The breeze blowing through the open windows was perfumed with the warm scent of sage, and a valley quail was calling somewhere in the hills behind the house. The three clear notes, mellowed by distance, seemed to express the spirit of the place....

Pícaro took up his bag and followed Rita through the door. He walked to the bench on the gallery, where Julius was rising tremblingly to his feet.

“Good-by, sir, Mr. Henry,” muttered the old negro, his eyes blinking as he took Pícaro’s outstretched hand. “Don’t you forget us, in them foreign lands!”

Now he was shaking hands with Young Julius, and the grandson—a faithful companion on many days of fishing and shooting—trotted up and clung to his father’s leg. Finally it was Domingo’s turn, and his murmured “Adios, patróncito” expressed less than his eyes or the warm clasp of his hand. Pícaro felt oddly choked as he turned away from these friendly faces. His father had stopped and was watching him while he walked to where Rita was standing by the door, but the major’s eyes told him nothing, for Pícaro approached the girl without hesitation, took her in his arms, and kissed her in the offhand and affectionate fashion of a brother.
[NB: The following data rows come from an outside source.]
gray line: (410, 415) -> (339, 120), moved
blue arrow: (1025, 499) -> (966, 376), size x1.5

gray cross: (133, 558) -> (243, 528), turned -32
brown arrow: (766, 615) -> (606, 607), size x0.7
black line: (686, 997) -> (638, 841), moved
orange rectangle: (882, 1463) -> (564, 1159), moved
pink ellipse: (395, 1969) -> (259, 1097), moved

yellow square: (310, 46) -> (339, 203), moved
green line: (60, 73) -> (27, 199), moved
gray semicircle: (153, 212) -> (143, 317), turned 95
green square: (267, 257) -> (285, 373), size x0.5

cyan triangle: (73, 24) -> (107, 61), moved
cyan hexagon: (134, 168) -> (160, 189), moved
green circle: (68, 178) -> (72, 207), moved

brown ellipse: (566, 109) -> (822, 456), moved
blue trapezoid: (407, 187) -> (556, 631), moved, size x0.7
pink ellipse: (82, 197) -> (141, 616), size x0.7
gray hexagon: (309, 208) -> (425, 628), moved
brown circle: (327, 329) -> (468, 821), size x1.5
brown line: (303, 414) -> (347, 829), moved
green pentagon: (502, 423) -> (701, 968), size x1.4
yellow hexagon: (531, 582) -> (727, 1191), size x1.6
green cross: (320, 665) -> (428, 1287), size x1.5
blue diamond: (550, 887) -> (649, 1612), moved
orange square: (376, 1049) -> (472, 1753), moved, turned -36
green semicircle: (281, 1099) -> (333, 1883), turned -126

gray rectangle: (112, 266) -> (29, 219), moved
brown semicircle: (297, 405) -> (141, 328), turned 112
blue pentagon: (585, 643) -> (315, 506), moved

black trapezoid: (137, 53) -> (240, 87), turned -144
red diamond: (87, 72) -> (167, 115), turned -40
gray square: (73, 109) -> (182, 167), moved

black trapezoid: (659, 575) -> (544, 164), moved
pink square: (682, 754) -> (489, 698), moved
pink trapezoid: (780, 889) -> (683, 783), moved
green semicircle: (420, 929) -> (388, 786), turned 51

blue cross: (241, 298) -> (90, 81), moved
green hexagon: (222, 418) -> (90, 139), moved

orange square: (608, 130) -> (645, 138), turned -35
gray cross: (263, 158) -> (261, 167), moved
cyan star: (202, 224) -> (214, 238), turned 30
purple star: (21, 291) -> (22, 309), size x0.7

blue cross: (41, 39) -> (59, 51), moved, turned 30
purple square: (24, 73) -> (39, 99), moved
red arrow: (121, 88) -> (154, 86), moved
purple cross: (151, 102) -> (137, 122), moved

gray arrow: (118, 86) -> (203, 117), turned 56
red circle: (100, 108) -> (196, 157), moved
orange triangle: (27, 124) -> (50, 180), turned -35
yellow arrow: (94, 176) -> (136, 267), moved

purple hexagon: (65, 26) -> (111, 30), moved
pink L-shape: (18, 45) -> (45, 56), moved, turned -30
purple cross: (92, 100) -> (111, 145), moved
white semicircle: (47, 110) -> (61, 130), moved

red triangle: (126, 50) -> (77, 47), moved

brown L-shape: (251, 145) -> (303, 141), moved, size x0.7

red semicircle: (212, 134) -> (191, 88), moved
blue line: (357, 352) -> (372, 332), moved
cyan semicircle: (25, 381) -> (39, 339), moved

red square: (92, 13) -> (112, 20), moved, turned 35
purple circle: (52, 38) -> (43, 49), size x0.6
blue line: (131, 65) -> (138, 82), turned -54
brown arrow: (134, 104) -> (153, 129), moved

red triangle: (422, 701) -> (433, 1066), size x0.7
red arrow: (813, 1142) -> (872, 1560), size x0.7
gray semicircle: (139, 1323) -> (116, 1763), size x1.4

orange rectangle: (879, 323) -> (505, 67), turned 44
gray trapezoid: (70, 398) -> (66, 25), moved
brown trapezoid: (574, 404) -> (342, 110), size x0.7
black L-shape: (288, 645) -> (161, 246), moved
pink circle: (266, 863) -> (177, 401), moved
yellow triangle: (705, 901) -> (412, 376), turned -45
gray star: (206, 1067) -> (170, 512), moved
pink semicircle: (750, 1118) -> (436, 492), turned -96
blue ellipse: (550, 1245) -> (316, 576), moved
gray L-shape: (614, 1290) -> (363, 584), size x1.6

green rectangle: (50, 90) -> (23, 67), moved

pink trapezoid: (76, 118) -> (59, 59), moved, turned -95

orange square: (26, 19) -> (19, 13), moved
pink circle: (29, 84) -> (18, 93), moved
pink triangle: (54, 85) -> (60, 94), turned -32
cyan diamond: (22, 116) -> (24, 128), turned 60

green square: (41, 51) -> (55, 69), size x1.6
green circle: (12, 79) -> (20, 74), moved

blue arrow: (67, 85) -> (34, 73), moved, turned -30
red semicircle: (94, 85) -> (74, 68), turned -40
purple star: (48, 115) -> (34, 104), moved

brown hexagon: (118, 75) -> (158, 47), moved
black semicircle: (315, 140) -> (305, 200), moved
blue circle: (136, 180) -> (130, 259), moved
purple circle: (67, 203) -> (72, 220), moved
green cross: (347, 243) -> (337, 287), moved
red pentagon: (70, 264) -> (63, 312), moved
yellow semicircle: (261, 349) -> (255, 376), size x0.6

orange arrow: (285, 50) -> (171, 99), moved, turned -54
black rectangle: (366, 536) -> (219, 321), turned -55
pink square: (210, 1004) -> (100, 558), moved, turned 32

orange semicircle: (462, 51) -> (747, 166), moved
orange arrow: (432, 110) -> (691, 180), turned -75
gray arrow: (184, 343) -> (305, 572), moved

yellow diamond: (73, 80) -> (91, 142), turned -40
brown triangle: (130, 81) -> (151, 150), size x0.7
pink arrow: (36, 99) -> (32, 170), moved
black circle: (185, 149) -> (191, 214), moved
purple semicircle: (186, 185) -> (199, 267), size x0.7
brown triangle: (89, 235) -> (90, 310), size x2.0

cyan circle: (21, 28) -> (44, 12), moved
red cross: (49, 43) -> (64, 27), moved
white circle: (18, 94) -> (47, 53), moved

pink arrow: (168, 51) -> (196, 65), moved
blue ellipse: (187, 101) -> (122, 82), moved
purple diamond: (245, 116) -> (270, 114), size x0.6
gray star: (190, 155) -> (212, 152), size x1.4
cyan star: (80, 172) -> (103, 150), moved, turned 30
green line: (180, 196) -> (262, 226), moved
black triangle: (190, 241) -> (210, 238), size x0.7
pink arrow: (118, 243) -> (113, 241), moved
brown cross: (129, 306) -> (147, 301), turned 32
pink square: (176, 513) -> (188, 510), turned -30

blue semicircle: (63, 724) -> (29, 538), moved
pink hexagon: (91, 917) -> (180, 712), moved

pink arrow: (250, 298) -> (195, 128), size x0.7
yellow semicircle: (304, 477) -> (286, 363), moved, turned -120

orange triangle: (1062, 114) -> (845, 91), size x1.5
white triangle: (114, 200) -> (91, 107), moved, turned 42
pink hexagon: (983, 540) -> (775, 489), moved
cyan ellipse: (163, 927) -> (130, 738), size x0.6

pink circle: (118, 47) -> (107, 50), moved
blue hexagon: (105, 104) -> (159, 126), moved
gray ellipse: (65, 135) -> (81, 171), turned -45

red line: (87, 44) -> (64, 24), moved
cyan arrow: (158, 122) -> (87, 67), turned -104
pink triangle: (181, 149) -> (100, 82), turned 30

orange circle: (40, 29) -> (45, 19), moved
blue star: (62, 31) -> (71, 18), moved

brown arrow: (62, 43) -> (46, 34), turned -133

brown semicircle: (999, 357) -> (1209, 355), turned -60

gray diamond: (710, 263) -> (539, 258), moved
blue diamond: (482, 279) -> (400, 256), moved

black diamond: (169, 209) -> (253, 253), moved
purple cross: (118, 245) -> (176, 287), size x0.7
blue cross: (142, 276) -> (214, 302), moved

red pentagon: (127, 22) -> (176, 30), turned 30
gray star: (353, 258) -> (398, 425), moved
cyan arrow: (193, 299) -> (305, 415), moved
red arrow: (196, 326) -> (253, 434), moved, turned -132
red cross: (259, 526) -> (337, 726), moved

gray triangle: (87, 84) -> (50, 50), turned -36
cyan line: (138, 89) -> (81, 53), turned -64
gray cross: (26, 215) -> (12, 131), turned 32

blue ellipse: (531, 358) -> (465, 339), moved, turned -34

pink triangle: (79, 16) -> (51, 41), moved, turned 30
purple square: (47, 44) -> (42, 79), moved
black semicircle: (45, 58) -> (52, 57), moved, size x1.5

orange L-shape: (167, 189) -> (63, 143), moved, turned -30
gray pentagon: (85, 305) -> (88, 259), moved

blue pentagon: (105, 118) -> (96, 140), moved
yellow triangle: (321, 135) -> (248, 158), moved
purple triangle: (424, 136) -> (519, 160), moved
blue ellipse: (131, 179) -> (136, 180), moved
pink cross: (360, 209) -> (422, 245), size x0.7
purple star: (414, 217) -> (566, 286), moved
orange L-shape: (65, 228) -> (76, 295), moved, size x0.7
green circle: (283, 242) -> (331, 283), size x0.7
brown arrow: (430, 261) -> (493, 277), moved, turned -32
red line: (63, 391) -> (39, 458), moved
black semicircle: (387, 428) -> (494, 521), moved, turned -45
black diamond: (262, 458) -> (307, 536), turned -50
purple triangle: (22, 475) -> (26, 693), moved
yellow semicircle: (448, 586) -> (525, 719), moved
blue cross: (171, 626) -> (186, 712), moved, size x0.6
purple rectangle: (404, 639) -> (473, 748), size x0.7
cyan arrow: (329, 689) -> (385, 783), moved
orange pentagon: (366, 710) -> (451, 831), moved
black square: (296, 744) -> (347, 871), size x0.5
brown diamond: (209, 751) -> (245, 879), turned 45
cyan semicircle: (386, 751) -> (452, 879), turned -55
“Well, sir,” he said as he clasped his father’s hand, “we must be off! Good-by, and thank you again for making this trip possible!”

The major was standing very straight, holding in his left hand a cigar which sent up a ribbon of thin blue smoke. “Good-by, son,” he said.

Pícaro heard the rumble of the exhaust and saw that Blaise was already at the wheel. As he settled himself in the seat he was aware of sounds behind him, and turned to see fat old Concha, who had gone off to fetch her daughter, trotting up to bid him farewell. She had been his nurse before Blaise was born, and now she flung her arms about him with a breathless wail.

“Ay Dios! Wouldst thou have gone off without a kiss for old Conchita? God bless thee, nene, and bring thee safely back!”

The girl came forward timidly and held out her hand. Pícaro noticed that in the daylight she was extraordinarily handsome. “Good-by, Mr. Langhorne,” she said, in the English she had learned at school.